На курилтае 1206 года было поднято знамя Чингисхана, белое с девятью хвостами яков. Девять хвостов (на развевающейся части знамени) представляли своего рода вымпелы[230]. Это знамя украсило резиденцию главы семьи Чингисхана (Золотой семьи), гения, которому предстоит защищать свой народ и вести его к победе[231].
Во время формального провозглашения империи Чингисхан наградил не только своих достойных военачальников, Боорчу, Мухули, Джурчедая, Хубилая, Джельмэ, Боро-Кула, Куйилдара, Джебе и Субэдея, но также и многих других подданных: Мунлика, Шиги-Кутуку, Соркана-Шира, шамана Кокэчу, пастухов Бадая и Кишлика и хана онгутов Алахуша Теги на[232]. Преданный Мухули получил в 1217 году передающееся по наследству звание Го-Ван, что соответствует титулу князя[233].
Шаман Кокэчу полагал, что его позиции сильно укрепились после его знаменитого выступления на курилтае 1206 года. Кроме того, он был сыном Мунлика, близкого друга Есугея и позже Чингисхана. Чтобы усилить свое влияние на Чингисхана, Кокэчу решил устранить неугодных ему членов семьи нового правителя. Первой жертвой стал Хасар, который с присущим ему стремлением к независимости мог зародить сомнения в голове его старшего брата.
Кокэчу провозгласил, что Великое Небо поверило ему тайну: Хасар в конечном счете отберет власть у Чингисхана.
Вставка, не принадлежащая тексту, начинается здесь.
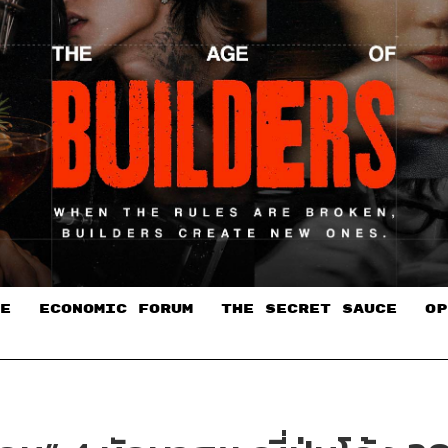
E
ECONOMIC FORUM
THE SECRET SAUCE​
OP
Чингисхан, ставший суеверным с тех пор, как его позиции были под угрозой, лишил брата всех прав и приказал заключить его под стражу. Умеющий ценить людей за их личные качества, он, несомненно, признавал большой военный талант Хасара. Обвинение Кокэчу принесло желанный эффект: пробудило подозрительность в новом правителе. Негодующая престарелая мать обвинила старшего сына в возмутительной неблагодарности: он всегда, мол, использовал в своих целях храбрость Хасара и теперь, став повелителем, не имеет никакого права так относиться к брату. Прислушавшись к мольбам Оэлун, Чингисхан освободил брата и восстановил его в правах. Однако он так и не смог подавить в себе недоверие к Хасару[234].
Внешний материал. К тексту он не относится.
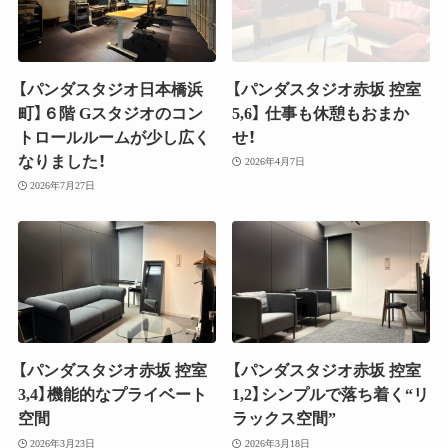
【パンダスタジオ日本橋浜
【パンダスタジオ赤坂 控室
町】６階 Gスタジオのコン
5,6】 仕事も休憩もおまか
トロールルームが少し広く
せ！
なりました！
2026年4月7日
2026年7月27日
【パンダスタジオ赤坂 控室
【パンダスタジオ赤坂 控室
3,4】機能的なプライベート
1,2】シンプルで落ち着く“リ
空間
ラックス空間”
2026年3月23日
2026年3月18日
Кокэчу на этом не остановился. Он оскорблял и принижал Тэмугэ. Теперь настала очередь Бортэ высказать свое мнение: она осознала всю опасность шамана. Она предупредила мужа, что Кокэчу в конечном счете выдвинет обвинения их собственным сыновьям. Чингисхан, высоко оценивший подозрения Бортэ, решил избавиться от Кокэчу. Когда Тэмугэ и Кокэчу снова выясняли отношения в орде Чингисхана (инициатором ссоры был, вероятно, Тэмугэ), Чингисхан приказал, чтобы оба вышли и там продолжили спорить. После чего Кокэчу был схвачен тремя нанятыми убийцами, которые сломали ему позвоночник. Мунлик объявил после смерти сына, что он продолжит верно служить Чингисхану[235]. Чингисхан назначил Усуна, самого старого члена племени баарин, на место Кокэчу. Новый высший шаман не спровоцировал ни одного конфликта.
4. Яса: кодекс законов Чингисхана
Шаман Кокэчу, вероятно вследствие подстрекательства Чингисхана, поднял статус будущего завоевателя мира до небывалых высот: Чингисхана послало Вечное Небо, чтобы управлять миром. После смерти Кокэчу сам Чингисхан следил за тем, чтобы этот миф не был развеян. «Небеса приказали, чтобы я управлял всеми людьми, — сказал он. — Защита и помощь Вечного Неба позволили мне уничтожить моих врагов и достигнуть этого высокого положения»[236]. Со смертью Кокэчу был устранен единственный человек, который мог расстроить его планы, и больше не осталось равных Чингисхану, даже среди духовных лиц.
Укрепившееся, таким образом, его положение было достаточно сильно, чтобы он мог создать мощную структуру власти. Так же как семья или род стоит во главе племени, так и семья Чингисхана (Золотая семья) с ее вассалами и помощниками будет стоять во главе «всех людей, живущих в войлочных шатрах». Глава Золотого рода — это хан монголов. Чингисхан никогда не видел себя главой всех людей: он был главой монгольской аристократии, которую объединил. При этом он никогда не обращался к подчиненным, только к братьям, сыновьям и главным военачальникам[237]. Не только Чингисхан, но в будущем и его наследники считали себя представителями Тенгри на земле. Их приказы — это приказы Тенгри, и их невыполнение приравнивалось к пренебрежению божественной волей.